#### Available data
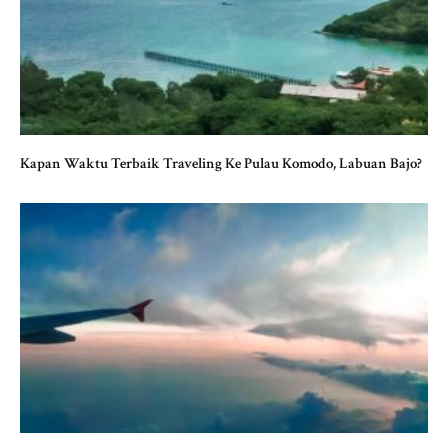
Kapan Waktu Terbaik Traveling Ke Pulau Komodo, Labuan Bajo?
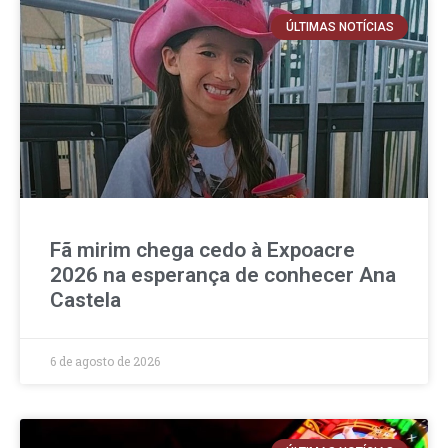
ÚLTIMAS NOTÍCIAS
Fã mirim chega cedo à Expoacre
2026 na esperança de conhecer Ana
Castela
6 de agosto de 2026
########
**Work instructions**: Return the entries above exactly, skipping any images.

**Result of the exercise**:
Kapan Waktu Terbaik Traveling Ke Pulau Komodo, Labuan Bajo?
ÚLTIMAS NOTÍCIAS
Fã mirim chega cedo à Expoacre
2026 na esperança de conhecer Ana
Castela
6 de agosto de 2026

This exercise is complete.